* WHAT TO WORK ON *
What is needed is a verbatim copy of every record below, with the pictures left out.

* ENTRIES SUPPLIED *

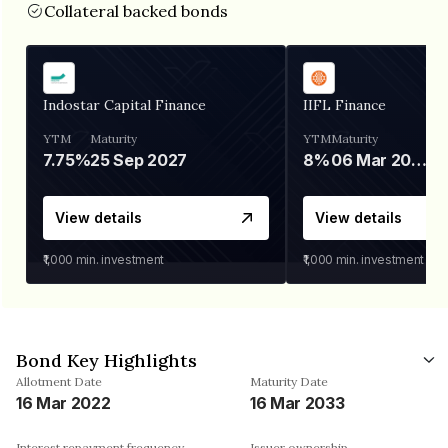
Collateral backed bonds
Indostar Capital Finance
IIFL Finance
YTM
Maturity
YTM
Maturity
7.75%
25 Sep 2027
8%
06 Mar 2028
View details
View details
₹1,000
min. investment
₹1,000
min. investment
Bond Key Highlights
Allotment Date
Maturity Date
16 Mar 2022
16 Mar 2033
Interest repayment frequency
Issuer ownership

* RESULT FOR THIS EXERCISE *
Collateral backed bonds
Indostar Capital Finance
IIFL Finance
YTM
Maturity
YTM
Maturity
7.75%
25 Sep 2027
8%
06 Mar 2028
View details
View details
₹1,000
min. investment
₹1,000
min. investment
Bond Key Highlights
Allotment Date
Maturity Date
16 Mar 2022
16 Mar 2033
Interest repayment frequency
Issuer ownership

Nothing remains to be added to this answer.